Question - help!
[Originally posted in Discussions]
I actually did it another way. In this case, I knew I can use each number from 1 - 7 only ones.
Out of those numbers, there are 3 even numbers and 4 odd numbers. 9 which is an odd numbers is in the middle and 8 which is an even numbers is on the edge. And there are exactly 3 spaces on the edge and total 4 spaces in the center of row and colum including the center.
It proves that only even numbers will go on the edges and odd will go on the centers. The biggest even number in this case after 8 is 6, so it is more likely that it might sit on the bottom right where 8 is. Then I could try out from 2 or 4 and see whether its sum is the same like others.
I got the answer right, though.
I understand it will take time in this way. But for the second half of the method of finding the middle number, what if the magic square is not a square. What if I was a rectangle or any kind of strange shape? How would then I draw the lines and find out how many of them shares that center?
Can I also use the method I used while thinking?
I commend you for thinking deeply about this problem! Your approach to consider where the odd/even numbers should go is a really great strategy.
You figured out that even numbers must go in the corners (you called them "edges," I think) and odd numbers must go in the spots beside them, like this:
We could tell that the odd had to be in the middle, because there are more odds than evens.
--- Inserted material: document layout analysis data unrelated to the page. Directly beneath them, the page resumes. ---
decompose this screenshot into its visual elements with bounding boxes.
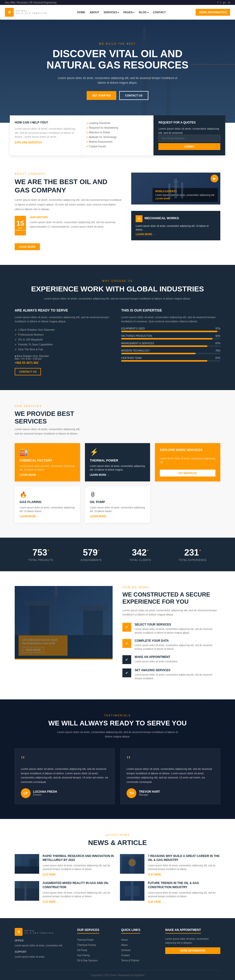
- mechanical-learn-link[interactable]: LEARN MORE →: [136, 233, 155, 235]
- news-card-1: RAPID THERMAL RESEARCH AND INNOVATION IN…: [15, 854, 115, 877]
- svg-rect-16: [169, 184, 170, 198]
- footer-support-label: SUPPORT: [15, 950, 70, 954]
- news-title-4: FUTURE TRENDS IN THE OIL & GAS CONSTRUCT…: [148, 881, 220, 889]
- footer-link-4[interactable]: Contact: [121, 954, 129, 957]
- progress-team: CERTIFIED TEAM 87%: [121, 357, 220, 362]
- read-more-button[interactable]: READ MORE: [15, 243, 40, 250]
- nav-services[interactable]: SERVICES: [104, 11, 119, 14]
- explore-services-link[interactable]: EXPLORE SERVICES: [15, 141, 42, 144]
- linkedin-link[interactable]: in: [228, 1, 230, 4]
- step-1-title: SELECT YOUR SERVICES: [135, 623, 220, 626]
- footer-service-3[interactable]: Oil Pump: [77, 949, 87, 951]
- stat-assessments: 579⁺ Assessments: [81, 547, 102, 562]
- gas-learn-link[interactable]: LEARN MORE →: [20, 515, 39, 518]
- svg-point-32: [129, 859, 136, 866]
- twitter-link[interactable]: t: [220, 1, 221, 4]
- news-content-4: FUTURE TRENDS IN THE OIL & GAS CONSTRUCT…: [148, 881, 220, 904]
- global-contact-button[interactable]: CONTACT US: [15, 368, 41, 375]
- play-button[interactable]: ▶: [211, 175, 218, 182]
- footer-service-1[interactable]: Thermal Power: [77, 939, 94, 941]
- contact-us-button[interactable]: CONTACT US: [119, 91, 148, 100]
- progress-technology-pct: 75%: [215, 349, 220, 352]
- news-title: NEWS & ARTICLE: [15, 839, 220, 847]
- logo[interactable]: ⚙ PETROL OIL & GAS TEMPLATE: [5, 8, 47, 17]
- footer-appt-button[interactable]: MORE INFORMATION: [165, 947, 220, 954]
- testimonials-title: WE WILL ALWAYS READY TO SERVE YOU: [15, 719, 220, 727]
- footer-link-3[interactable]: Services: [121, 949, 131, 951]
- global-right-col: THIS IS OUR EXPERTISE Lorem ipsum dolor …: [121, 308, 220, 375]
- quote-submit-button[interactable]: SUBMIT: [158, 143, 220, 150]
- services-section: OUR SERVICES WE PROVIDE BEST SERVICES Lo…: [0, 390, 235, 538]
- news-link-1[interactable]: CLIC HERE →: [43, 873, 59, 876]
- info-bar: HOW CAN I HELP YOU? Lorem ipsum dolor si…: [10, 115, 225, 155]
- info-col-quote: REQUEST FOR A QUOTES Lorem ipsum dolor s…: [153, 115, 225, 155]
- logo-icon: ⚙: [5, 8, 14, 17]
- step-1-text: SELECT YOUR SERVICES Lorem ipsum dolor s…: [135, 623, 220, 635]
- global-eyebrow: WHY CHOOSE US: [15, 280, 220, 282]
- stat-projects-label: Total Projects: [28, 559, 53, 562]
- about-text: Lorem ipsum dolor sit amet, consectetur …: [15, 197, 121, 212]
- news-link-3[interactable]: CLIC HERE →: [43, 900, 59, 903]
- footer-service-4[interactable]: Gas Flaring: [77, 954, 90, 957]
- how-left: Let's talk about how we stand No.10 posi…: [15, 586, 113, 660]
- hero-eyebrow: WE BUILD THE BEST: [44, 43, 191, 45]
- quote-mark-2: ": [126, 755, 214, 764]
- svg-rect-34: [20, 881, 34, 888]
- hero-content: WE BUILD THE BEST DISCOVER VITAL OIL AND…: [44, 43, 191, 100]
- footer-link-1[interactable]: Home: [121, 939, 128, 941]
- social-links[interactable]: f t g+ in: [218, 1, 230, 4]
- explore-services-button[interactable]: GO SERVICES: [160, 469, 215, 477]
- footer-link-2[interactable]: About: [121, 943, 128, 947]
- about-eyebrow: ABOUT COMPANY: [15, 173, 121, 175]
- testimonials-grid: " Lorem ipsum dolor sit amet, consectetu…: [15, 748, 220, 804]
- news-eyebrow: LATEST NEWS: [15, 834, 220, 837]
- facebook-link[interactable]: f: [218, 1, 218, 4]
- news-title-2: 7 REASONS WHY BUILD A GREAT CAREER IN TH…: [148, 854, 220, 862]
- oil-learn-link[interactable]: LEARN MORE →: [90, 515, 109, 518]
- oil-icon: 🛢: [90, 491, 145, 498]
- testimonial-1-avatar: LF: [21, 788, 31, 798]
- nav-contact[interactable]: CONTACT: [153, 11, 166, 14]
- svg-rect-27: [21, 856, 25, 858]
- testimonial-1-role: Director: [33, 794, 57, 796]
- feature-item-5: Market Assessment: [87, 140, 148, 144]
- footer-service-5[interactable]: Oil & Gas Services: [77, 959, 98, 962]
- footer-appt-text: Lorem ipsum dolor sit amet, consectetur …: [165, 937, 220, 945]
- step-2-icon: ✔: [122, 639, 131, 648]
- news-text-2: Lorem ipsum dolor sit amet, consectetur …: [148, 864, 220, 871]
- gas-icon: 🔥: [20, 491, 75, 498]
- footer-service-2[interactable]: Chemical Factory: [77, 943, 96, 947]
- footer-link-5[interactable]: Terms & Policies: [121, 959, 139, 962]
- nav-home[interactable]: HOME: [77, 11, 85, 14]
- stat-experience-label: Total Experience: [179, 559, 207, 562]
- progress-equipments-pct: 97%: [215, 327, 220, 330]
- quote-email-input[interactable]: [158, 135, 220, 142]
- testimonial-2-name: TREVOR HART: [139, 790, 160, 794]
- serve-item-1: 1 Back Rotation Hz/s Diameter: [15, 327, 114, 332]
- nav-about[interactable]: ABOUT: [90, 11, 99, 14]
- thermal-learn-link[interactable]: LEARN MORE →: [90, 474, 109, 476]
- googleplus-link[interactable]: g+: [223, 1, 226, 4]
- chemical-icon: 🏭: [20, 448, 75, 456]
- news-card-4: FUTURE TRENDS IN THE OIL & GAS CONSTRUCT…: [120, 881, 220, 904]
- svg-rect-15: [172, 186, 180, 187]
- footer-appt-title: MAKE AN APPOINTMENT: [165, 928, 201, 934]
- gas-text: Lorem ipsum dolor sit amet, consectetur …: [20, 506, 75, 513]
- get-started-button[interactable]: GET STARTED: [87, 91, 116, 100]
- news-link-4[interactable]: CLIC HERE →: [148, 900, 164, 903]
- step-1-desc: Lorem ipsum dolor sit amet, consectetur …: [135, 627, 220, 635]
- news-link-2[interactable]: CLIC HERE →: [148, 873, 164, 876]
- expertise-title: THIS IS OUR EXPERTISE: [121, 308, 220, 312]
- news-section: LATEST NEWS NEWS & ARTICLE RAPID THERMAL…: [0, 819, 235, 918]
- news-content-1: RAPID THERMAL RESEARCH AND INNOVATION IN…: [43, 854, 115, 877]
- nav-blog[interactable]: BLOG: [139, 11, 148, 14]
- svg-rect-35: [24, 883, 27, 901]
- step-3-title: MAKE AN APPOINTMENT: [135, 655, 178, 659]
- chemical-learn-link[interactable]: LEARN MORE →: [20, 474, 39, 476]
- footer-support-text: Lorem ipsum dolor sit amet.: [15, 955, 70, 959]
- footer-logo-icon: ⚙: [15, 928, 22, 936]
- nav-pages[interactable]: PAGES: [123, 11, 134, 14]
- stat-projects-num: 753⁺: [28, 547, 53, 558]
- stat-clients-label: Total Clients: [129, 559, 151, 562]
- header-cta-button[interactable]: MORE INFORMATION: [196, 9, 230, 16]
Another clue was that 8 was given in the bottom left, and 8 is even.
You can actually prove that the odd numbers cannot go in the corners (that the following picture can't be true):
Recall that the sum of the numbers in a row, column or diagonal must add to 15 (this was in the video). However, the yellow column will have a sum that is even, because odd + odd + even = even. This is why the odd numbers can't go in the corners.
You found that 6 is in the bottom right, which is correct. The numbers you placed are slightly wrong, though, because 9 cannot be in the middle. Recall that the sum of the numbers in any row, column or diagonal should equal 15. If 9 were in the middle and 6 were in the bottom right, then since 9 + 6 = 15, then the third number (in the upper left box) would have to equal 0. However, we aren't allowed to use 0.
You had some very good ideas here, and that's what is important for developing real problem-solving skills!
The Daily Challenge Team
I forgot to answer your question about a different-shaped magic square. One reason the magic square must be a square is that since the sum of the numbers in each column, row or diagonal must equal 15, if you had a shape like a rectangle, there would be more numbers in a row than in a column, or vice versa. It wouldn't then be possible to get the same sum of numbers.
Great job thinking of this question!
The Daily Challenge Team
Sorry Sir - By 9 in the middle I meant 9 in the middle of the first row. However thank you for greatly explaining the concept.